Cinque i parametri su cui ho basato la mia pianificazione per questa nuova escursione al Passo Giau:

  • La Gusella, la cima iconica che svetta sul Passo Giau deve essere parte dello scatto.
  • La chiesetta, anch'essa elemento caratteristico del passo, incorniciata con la via lattea.
  • Luci del tramonto e twilight, con punto di ripresa in posizione opposta al sole.
  • Parole chiave: colori, fiori, riflessi, tranquillità, silenzio, serenità, eleganza, armonia.
  • Una sola lente ultra-wide. Nel caso specifico il Canon 16-35mm f/4 L IS USM.

La pianificazioni delle sessioni di scatto (albe, tramonti, star trails, milky way, etc…) le eseguo sempre preventivamente a casa, e mi avvalgo di differenti supporti software. Il mio preferito, soprattuto quando mi trovo sul campo, è senza alcun dubbio Photo Pills, uno strumento davvero prezioso. Qui a fianco ho postato lo screenshot dell’attività di pianificazione degli scatti notturni inerenti alla via lattea.

Se non conosci già questa App, ti invito a visitare il sito specifico così da farti un’idea sulle sue reali potenzialità. Per il paesaggista, un MUST!

Sembra che stavolta la perseveranza abbia portato i suoi frutti, merito anche delle condizioni meteorologiche splendide, sia per le riprese al tramonto, sia per quelle notturne. Caratteristica particolare a queste altitudini (il Passo Giau si trova a 2.236m), è che nel periodo estivo si possono apprezzare alcuni fiori tipici come l’arnica montana, l’anemone gialla ed il rododendro irsuto con il suo distintivo colore rosa intenso; speciali coreografie floreali di rara bellezza e difficili da non fotografare.

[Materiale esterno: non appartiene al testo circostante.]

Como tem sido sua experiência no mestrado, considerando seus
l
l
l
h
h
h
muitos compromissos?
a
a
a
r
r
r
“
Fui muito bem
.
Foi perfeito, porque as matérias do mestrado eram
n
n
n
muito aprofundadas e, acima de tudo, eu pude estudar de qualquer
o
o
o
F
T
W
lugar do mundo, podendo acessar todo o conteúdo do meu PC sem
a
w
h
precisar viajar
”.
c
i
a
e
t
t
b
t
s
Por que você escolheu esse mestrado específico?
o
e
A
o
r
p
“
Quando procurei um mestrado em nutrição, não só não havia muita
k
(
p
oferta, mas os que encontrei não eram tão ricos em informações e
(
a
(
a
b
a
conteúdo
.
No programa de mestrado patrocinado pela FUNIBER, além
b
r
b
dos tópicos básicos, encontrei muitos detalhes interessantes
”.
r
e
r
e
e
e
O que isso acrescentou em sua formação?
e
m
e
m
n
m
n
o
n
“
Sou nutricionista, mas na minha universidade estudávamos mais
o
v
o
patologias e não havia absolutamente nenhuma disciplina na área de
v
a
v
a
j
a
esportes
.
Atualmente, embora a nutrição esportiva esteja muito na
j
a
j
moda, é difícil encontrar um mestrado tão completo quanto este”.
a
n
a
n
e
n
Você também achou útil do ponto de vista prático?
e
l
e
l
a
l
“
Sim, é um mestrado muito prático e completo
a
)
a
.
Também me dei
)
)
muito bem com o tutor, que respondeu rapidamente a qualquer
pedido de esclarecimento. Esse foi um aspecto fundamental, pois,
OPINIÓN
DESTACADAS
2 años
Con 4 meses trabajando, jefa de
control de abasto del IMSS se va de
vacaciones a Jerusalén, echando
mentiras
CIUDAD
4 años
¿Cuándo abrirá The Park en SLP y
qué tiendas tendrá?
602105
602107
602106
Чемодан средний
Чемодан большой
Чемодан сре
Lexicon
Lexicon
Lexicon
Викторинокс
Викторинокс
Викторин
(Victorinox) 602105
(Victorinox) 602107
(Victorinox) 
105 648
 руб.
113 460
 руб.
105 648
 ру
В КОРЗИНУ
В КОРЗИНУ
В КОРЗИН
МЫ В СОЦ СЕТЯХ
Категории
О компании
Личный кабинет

Calma e silenzio totale, nessuna anima viva eccetto me, ed uno spettacolo di luci tra i più belli mai visti in questa zona. Le due immagini in coda si riferiscono ovviamente alla stessa escursione, e non fanno parte degli scatti pianificati, ma a modo loro raccontano l’atmosfera di estrema tranquillità durante l’orario del tramonto. Concludo il post con una citazione che mi piace molto:

“I AM NOT INTERESTED IN SHOOTING NEW THINGS, I AM INTERESTED TO SEE THINGS NEW.”

ERNST HAAS

CURIOSITA’ – La collina che fronteggia il rifugio al Passo Giau, da sopra la quale ho scattato alcune delle foto precedenti, nel 1985 è stata scelta come location per girare alcune scene di uno dei miei film fantasy preferiti “Ladyhawke”, con Rutger Hauer e Michelle Pfeiffer. Nello screenshot si vedono gli inconfondibili Lastoni di Formin del gruppo Croda da Lago che culminano a strapiombo sulla Forcella Giau.